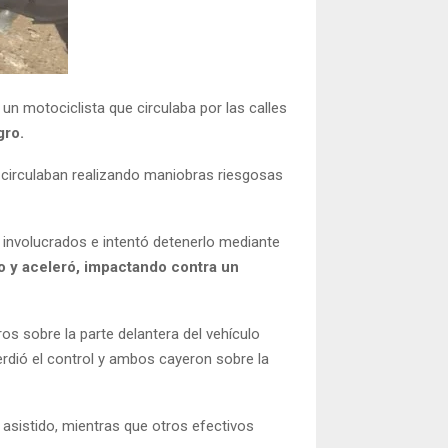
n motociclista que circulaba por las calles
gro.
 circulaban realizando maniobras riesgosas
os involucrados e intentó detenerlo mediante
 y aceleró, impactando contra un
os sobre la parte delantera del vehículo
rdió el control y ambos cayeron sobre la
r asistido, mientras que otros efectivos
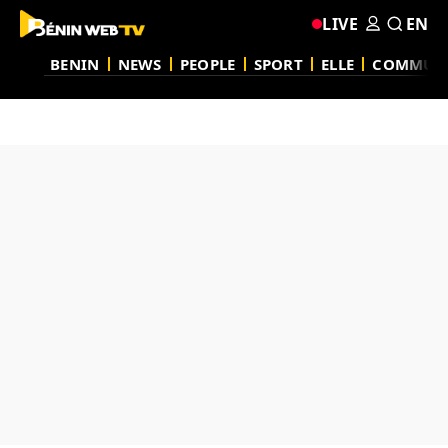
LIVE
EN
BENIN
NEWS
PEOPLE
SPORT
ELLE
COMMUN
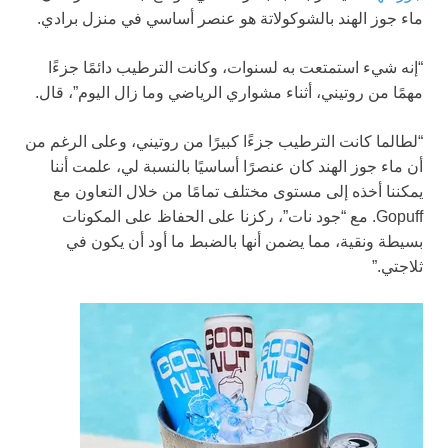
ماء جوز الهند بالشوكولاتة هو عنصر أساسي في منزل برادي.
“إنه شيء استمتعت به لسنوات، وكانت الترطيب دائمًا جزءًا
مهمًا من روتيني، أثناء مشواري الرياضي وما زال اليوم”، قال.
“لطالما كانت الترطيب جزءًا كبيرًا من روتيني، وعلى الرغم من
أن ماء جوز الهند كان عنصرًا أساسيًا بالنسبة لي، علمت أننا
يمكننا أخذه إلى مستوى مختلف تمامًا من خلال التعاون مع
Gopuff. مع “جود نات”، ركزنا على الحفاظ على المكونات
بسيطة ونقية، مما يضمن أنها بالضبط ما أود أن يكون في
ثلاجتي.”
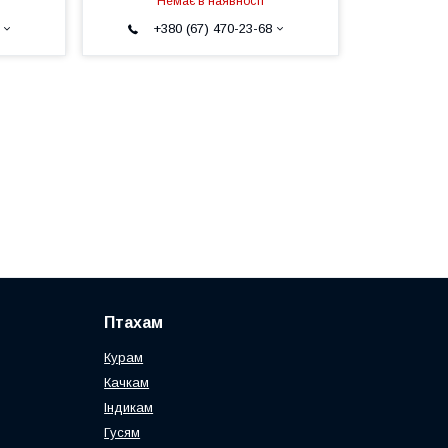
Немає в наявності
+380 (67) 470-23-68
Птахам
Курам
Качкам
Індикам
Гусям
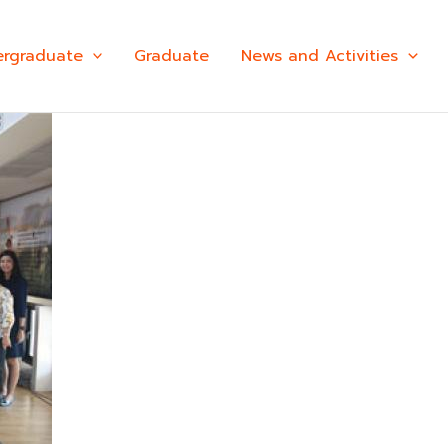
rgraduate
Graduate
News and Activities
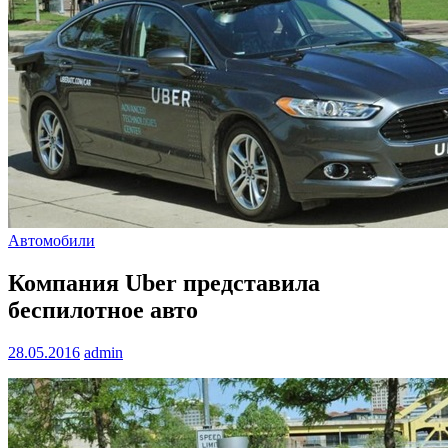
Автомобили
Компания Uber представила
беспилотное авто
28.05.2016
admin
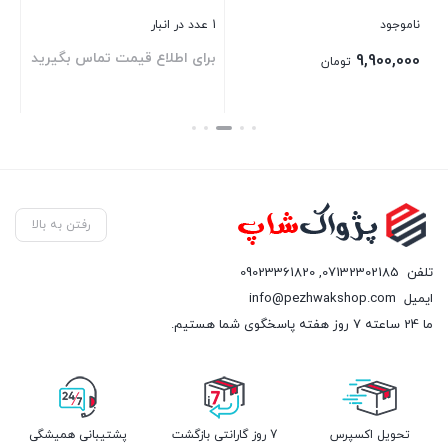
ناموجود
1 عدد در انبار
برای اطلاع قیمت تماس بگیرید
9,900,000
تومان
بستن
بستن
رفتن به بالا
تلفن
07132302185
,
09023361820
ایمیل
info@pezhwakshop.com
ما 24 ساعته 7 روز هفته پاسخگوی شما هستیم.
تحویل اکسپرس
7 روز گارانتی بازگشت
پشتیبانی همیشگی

__________

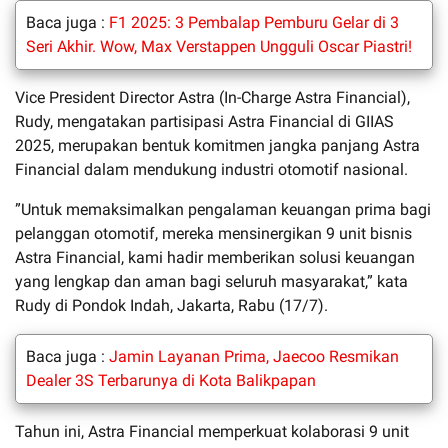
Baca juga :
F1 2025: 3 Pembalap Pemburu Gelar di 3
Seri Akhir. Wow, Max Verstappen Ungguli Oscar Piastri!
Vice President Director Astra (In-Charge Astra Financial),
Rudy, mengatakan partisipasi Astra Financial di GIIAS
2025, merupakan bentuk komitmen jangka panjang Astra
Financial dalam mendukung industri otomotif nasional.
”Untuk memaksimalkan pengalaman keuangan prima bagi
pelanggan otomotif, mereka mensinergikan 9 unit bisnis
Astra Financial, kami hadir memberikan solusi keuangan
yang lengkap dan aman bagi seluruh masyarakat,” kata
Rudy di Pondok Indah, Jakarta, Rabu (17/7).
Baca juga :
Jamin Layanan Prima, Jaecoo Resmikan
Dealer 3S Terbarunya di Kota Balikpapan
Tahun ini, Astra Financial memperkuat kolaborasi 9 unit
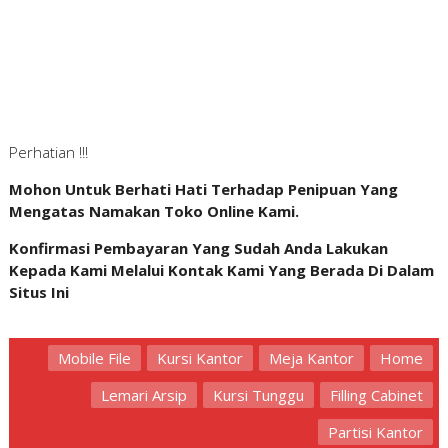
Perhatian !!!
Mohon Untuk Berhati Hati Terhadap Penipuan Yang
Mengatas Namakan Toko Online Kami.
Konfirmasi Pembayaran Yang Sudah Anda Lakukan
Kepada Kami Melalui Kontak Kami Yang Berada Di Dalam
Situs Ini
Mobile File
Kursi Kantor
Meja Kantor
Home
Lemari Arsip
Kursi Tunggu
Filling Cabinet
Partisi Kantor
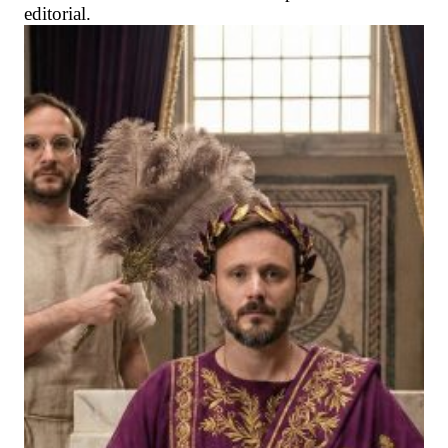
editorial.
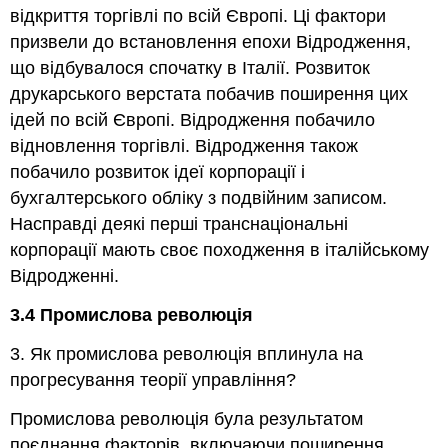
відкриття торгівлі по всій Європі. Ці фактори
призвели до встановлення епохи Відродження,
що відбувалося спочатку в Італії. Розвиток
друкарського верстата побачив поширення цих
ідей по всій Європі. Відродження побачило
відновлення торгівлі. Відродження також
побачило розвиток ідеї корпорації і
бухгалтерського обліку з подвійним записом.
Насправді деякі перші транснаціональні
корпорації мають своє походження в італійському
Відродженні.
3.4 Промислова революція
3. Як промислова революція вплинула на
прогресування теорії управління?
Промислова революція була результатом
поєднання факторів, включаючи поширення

__________

**Your objective**
Go through the lines above and count those that include "Європі"; give the total and nothing more.

**The answer**
2